The playground at St. Mary’s was a cracked and bumpy blacktop square maybe a hundred feet long on each side and surrounded by a tall anchor fence on two sides, the school on another, and an old garage that completed the square.
The garage was a really low, gray, four-car structure. I was never sure who, if anyone, used it. I never saw the doors open. Never saw a car. And the little square windows on the doors were covered with dried up, crusty paper taped from the inside and fading to some shade of yellow. I never, ever, in my seven years at St. Mary’s saw anybody go in or out of the garage.
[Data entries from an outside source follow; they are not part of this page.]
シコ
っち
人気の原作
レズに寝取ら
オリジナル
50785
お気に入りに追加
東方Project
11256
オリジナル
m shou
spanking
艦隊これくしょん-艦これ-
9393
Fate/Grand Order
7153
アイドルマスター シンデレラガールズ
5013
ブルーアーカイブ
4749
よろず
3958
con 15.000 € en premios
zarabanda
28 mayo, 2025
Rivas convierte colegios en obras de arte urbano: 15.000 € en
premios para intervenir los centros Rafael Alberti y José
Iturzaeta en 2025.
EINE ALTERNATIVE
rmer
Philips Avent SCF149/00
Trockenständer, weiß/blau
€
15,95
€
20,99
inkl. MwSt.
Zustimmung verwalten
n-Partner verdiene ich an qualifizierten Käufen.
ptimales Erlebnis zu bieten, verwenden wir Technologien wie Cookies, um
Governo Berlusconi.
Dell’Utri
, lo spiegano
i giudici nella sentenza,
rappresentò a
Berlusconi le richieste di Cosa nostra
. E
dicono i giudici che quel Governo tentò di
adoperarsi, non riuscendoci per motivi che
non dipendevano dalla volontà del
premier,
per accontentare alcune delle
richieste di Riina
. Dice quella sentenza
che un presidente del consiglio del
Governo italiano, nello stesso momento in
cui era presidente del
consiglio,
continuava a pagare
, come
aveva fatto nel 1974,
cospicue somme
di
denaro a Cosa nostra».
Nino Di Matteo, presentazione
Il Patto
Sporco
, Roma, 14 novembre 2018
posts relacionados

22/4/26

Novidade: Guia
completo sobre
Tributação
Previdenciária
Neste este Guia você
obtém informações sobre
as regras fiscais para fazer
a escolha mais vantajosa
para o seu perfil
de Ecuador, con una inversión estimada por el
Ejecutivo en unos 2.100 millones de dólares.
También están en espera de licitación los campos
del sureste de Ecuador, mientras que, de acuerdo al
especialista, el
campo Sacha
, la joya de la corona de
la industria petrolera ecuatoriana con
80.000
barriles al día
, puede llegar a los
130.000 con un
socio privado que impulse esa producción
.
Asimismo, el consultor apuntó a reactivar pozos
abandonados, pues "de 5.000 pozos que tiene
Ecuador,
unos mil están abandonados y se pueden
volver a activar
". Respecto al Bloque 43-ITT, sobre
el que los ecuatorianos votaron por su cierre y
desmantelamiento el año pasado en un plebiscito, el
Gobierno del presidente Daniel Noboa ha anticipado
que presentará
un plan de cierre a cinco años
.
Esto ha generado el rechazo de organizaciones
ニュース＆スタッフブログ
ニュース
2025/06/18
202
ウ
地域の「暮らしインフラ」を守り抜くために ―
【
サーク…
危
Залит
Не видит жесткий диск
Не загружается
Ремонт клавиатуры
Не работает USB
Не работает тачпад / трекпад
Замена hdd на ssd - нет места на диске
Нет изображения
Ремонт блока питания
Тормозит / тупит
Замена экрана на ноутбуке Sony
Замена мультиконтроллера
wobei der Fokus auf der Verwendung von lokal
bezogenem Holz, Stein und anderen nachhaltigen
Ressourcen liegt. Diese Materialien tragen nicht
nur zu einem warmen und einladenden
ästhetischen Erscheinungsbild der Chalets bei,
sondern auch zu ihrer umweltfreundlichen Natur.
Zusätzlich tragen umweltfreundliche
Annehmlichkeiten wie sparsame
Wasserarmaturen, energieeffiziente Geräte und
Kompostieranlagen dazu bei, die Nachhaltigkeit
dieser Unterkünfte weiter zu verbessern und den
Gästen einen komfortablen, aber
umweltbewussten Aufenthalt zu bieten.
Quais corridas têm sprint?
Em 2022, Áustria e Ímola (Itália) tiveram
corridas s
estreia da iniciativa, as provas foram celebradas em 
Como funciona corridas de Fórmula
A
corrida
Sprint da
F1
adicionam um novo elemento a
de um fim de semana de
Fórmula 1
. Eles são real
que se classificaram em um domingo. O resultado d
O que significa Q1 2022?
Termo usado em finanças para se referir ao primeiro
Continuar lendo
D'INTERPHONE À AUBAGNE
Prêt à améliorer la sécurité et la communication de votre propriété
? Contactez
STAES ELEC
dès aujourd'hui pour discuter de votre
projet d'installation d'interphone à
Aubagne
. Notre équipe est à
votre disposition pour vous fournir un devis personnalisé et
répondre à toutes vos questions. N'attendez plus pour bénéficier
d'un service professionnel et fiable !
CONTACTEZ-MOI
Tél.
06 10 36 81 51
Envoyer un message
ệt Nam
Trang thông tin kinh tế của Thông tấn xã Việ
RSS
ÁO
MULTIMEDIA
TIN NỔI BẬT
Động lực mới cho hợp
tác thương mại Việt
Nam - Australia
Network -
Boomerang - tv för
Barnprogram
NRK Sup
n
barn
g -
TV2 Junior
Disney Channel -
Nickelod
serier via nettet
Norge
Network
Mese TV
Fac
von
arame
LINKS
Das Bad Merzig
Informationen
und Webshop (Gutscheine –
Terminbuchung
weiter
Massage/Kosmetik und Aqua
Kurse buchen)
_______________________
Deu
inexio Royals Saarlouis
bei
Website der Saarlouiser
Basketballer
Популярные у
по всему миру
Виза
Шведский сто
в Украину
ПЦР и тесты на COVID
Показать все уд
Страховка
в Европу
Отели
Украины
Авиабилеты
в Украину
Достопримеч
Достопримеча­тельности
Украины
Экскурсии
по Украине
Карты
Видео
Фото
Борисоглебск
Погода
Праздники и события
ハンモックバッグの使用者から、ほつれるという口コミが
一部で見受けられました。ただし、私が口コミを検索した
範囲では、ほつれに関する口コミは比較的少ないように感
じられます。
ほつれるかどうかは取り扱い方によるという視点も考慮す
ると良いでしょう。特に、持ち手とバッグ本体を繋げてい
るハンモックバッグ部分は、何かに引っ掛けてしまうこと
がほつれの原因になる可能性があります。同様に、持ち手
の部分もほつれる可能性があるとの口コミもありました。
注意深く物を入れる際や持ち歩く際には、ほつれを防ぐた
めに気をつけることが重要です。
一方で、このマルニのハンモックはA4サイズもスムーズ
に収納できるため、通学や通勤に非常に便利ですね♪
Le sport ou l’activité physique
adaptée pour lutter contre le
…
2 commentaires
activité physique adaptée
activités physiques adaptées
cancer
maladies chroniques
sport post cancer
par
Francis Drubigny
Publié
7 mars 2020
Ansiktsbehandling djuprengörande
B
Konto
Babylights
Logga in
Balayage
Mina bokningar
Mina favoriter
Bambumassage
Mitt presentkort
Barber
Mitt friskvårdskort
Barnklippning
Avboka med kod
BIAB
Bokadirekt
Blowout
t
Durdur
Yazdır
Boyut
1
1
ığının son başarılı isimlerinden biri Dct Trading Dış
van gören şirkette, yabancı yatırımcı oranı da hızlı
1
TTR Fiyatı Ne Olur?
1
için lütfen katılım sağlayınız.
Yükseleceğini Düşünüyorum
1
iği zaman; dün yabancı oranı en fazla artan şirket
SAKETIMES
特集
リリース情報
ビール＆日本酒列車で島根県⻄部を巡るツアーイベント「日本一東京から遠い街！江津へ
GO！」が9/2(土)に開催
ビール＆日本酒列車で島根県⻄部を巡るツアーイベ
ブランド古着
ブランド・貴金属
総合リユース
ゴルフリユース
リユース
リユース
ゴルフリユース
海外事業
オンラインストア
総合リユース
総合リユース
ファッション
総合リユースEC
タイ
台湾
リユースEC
It was a creepy place, right there on our playground. Here’s how eerie it was. No one ever yanked on the doors to see if they’d open or tried to get a look behind the aged paper. We mostly steered clear of it.
Two sides of the yard were blocked by that tall anchor fence which separated the school from the surrounding neighborhood, and in spring the fence was covered with big, fluffy lilacs whose scent wafted into the school on those long lazy afternoons, after lunch, after running around on the hot tar. By the time the end of the day approached it was almost impossible to stay awake at my desk.
The fourth side of the playground was the school itself.
During recess, the girls stood around in little groups and giggled and talked, probably about which boys were cute and who they wanted to “go-out” with. That always cracked me up. “Go-out!” Where the hell were they going to go in sixth grade.
But the boys played. We’d play Red Rover and Buck Buck, two really rough contact games that the nuns hated. There was no official gym class, we were all just turned loose out on the asphalt school yard and ran around like lunatics for half an hour. When recess was over, we’d be hoarded back into our classes, only now we were sopped with sweat and pretty ripe. Soon enough the classroom began to take on the “flavor” of gym class, if you catch my drift.
On Wednesdays, Mr. Daly came and played with us. Basketball or kickball in the tiny gym during the winter, and softball or kickball in the spring, outside on the black top.
On one particularly beautiful, warm May afternoon, the lilacs in bloom, the smell of the freedom of summer in the air, we were playing softball with Mr. Daly. He had scrawled the bases onto the asphalt with a piece of that big chalk. The pitcher’s mound was the storm grid in the middle of a big dip in the yard. Home plate, also scribbled with chalk, was at the far end of the playground, right in the corner where the anchor fences met. This meant that we were hitting toward the school which loomed in the background. Its two-story façade was all brick, and the windows were massive and rectangular and heavy. Mr. Daly had watched us grow up by playing some kind of ball with us every Wednesday since we were in first grade. And even though we were in sixth grade now, we still played softball against the backdrop of the school. The building was certainly far enough away from this goofy, awkward bunch of sixth grade Catholic schoolers, Mr. Daly was not at all worried about anyone hitting a ball against the school, or worse, through one of those huge windows.
By sixth grade I was five-foot-seven, the biggest kid in the school, an all-star little leaguer, and a lefty with good power. I got up to the plate (the chalk-scribbled square on the asphalt) just as I had done every Wednesday since I was six.
“OK, Staniz, show ‘em what ya’ got,” Mr. Daly called out, and he lobbed the ball with a slow, lazy arc through the warm May morning. I took my best swing and launched the ball way up over all the kids in the school yard. The sky was a brilliant blue and the ball disappeared into the massive shadow cast by the school. I stood mesmerized for a moment. Everyone did. What a shot. We all just stared as the ball rose and rose until it disappeared into that shadow. And then we heard it — the hideous impact of ball on glass, the sharp sound of glass shattering and raining down onto asphalt. I had smashed one of the huge windows right where a class was going on. I tried to imagine how scared the kids inside were. I just stood there not sure what to do, and then I heard Mr. Daly’s voice in the deep silence of the aftermath.
“You asshole, Stanizzi! You asshole! What the hell is wrong with you!? You broke the…you…stupid….you…son of a bitch!”
Whatever happened next. I couldn’t tell you. My gym class career was over, of course. But what is relevant here is the sound of smashed glass shattering, and Mr. Daly calling me an asshole, over and over. I can still feel the sting of his words. I was as surprised as anyone. I had no idea I could hit that far. Mr. Daly insisted that I did it on purpose, but how ridiculous is that?
I don’t remember much before or after it happened. But that singular moment, would go from meaningless to perpetually unforgettable.
I see the ball’s lethargic arc through the morning sun. I swing hard. I watch the ball vanish into the sky. I hear the explosion of glass and raining of shards. Mr. Daly is seething with anger. And in my mind the ball never comes down. It never reaches the school. It leaves my bat. Soars into the spring air. Disappears in shadow. Then it leaves my bat again. Soars up into the spring air. Disappears in shadow. Then it leaves my bat.